### EXERCISE DATA
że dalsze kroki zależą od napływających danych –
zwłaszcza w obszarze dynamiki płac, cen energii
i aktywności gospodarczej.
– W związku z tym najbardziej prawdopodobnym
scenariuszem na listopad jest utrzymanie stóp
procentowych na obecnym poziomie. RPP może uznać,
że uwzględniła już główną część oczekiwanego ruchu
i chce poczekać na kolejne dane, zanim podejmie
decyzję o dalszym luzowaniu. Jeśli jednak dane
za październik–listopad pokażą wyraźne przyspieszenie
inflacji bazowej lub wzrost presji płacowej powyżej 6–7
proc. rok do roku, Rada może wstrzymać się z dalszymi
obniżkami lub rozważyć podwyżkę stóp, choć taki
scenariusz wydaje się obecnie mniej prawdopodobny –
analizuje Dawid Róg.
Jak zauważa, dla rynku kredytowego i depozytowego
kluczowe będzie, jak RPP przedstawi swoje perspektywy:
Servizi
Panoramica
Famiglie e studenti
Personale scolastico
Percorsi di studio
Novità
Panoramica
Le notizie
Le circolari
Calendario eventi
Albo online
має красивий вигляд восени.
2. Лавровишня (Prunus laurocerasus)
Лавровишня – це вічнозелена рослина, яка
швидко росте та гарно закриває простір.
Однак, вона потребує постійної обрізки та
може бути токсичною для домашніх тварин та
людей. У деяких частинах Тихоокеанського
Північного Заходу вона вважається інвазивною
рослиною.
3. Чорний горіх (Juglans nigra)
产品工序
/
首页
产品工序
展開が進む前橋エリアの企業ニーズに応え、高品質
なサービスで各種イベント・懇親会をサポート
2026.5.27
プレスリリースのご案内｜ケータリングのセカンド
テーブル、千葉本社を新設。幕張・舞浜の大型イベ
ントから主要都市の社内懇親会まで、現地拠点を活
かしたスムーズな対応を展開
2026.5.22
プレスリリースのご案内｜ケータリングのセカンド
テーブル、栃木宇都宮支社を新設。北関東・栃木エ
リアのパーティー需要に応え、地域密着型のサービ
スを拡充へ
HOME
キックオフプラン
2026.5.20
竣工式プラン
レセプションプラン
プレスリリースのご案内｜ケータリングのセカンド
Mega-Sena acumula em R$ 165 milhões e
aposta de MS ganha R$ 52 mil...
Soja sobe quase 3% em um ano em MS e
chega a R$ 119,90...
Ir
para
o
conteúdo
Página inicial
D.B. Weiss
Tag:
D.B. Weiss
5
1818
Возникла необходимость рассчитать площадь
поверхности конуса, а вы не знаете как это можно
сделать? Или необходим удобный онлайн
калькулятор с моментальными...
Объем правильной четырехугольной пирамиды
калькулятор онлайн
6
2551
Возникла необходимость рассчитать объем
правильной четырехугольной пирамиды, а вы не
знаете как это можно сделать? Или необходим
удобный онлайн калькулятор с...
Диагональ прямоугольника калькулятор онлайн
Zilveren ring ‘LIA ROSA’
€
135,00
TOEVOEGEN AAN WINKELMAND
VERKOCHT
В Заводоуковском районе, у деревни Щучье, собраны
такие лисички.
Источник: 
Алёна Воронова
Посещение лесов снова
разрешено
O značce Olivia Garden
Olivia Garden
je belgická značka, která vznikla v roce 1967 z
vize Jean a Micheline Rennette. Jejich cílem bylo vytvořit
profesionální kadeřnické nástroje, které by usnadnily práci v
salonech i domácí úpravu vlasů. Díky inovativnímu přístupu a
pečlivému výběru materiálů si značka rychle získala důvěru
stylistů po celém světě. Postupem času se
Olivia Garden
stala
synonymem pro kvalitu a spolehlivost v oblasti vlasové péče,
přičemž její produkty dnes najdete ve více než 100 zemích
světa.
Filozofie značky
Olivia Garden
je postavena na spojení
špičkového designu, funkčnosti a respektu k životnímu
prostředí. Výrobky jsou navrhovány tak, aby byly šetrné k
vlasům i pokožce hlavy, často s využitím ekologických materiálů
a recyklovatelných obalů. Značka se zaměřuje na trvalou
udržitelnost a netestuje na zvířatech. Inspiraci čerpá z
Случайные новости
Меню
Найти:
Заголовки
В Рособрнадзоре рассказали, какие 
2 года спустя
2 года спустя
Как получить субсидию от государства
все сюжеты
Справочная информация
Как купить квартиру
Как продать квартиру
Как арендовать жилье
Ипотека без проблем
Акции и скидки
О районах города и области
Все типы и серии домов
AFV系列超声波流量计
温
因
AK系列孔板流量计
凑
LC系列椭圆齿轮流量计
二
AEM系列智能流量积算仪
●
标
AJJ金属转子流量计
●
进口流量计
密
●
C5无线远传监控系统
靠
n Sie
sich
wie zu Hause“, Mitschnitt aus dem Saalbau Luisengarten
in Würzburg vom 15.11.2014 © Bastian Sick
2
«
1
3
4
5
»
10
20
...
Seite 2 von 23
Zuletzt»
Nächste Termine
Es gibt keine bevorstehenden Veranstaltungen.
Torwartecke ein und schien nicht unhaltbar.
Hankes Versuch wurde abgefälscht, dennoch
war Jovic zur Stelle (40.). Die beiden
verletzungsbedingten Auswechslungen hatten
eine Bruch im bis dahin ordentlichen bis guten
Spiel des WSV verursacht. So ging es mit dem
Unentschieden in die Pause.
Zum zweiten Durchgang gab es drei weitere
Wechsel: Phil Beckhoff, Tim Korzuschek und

### PROBLEM DESCRIPTION
Look for the word "stóp" in the listing above, and copy every line where you find it.

### REPLY
scenariuszem na listopad jest utrzymanie stóp
obniżkami lub rozważyć podwyżkę stóp, choć taki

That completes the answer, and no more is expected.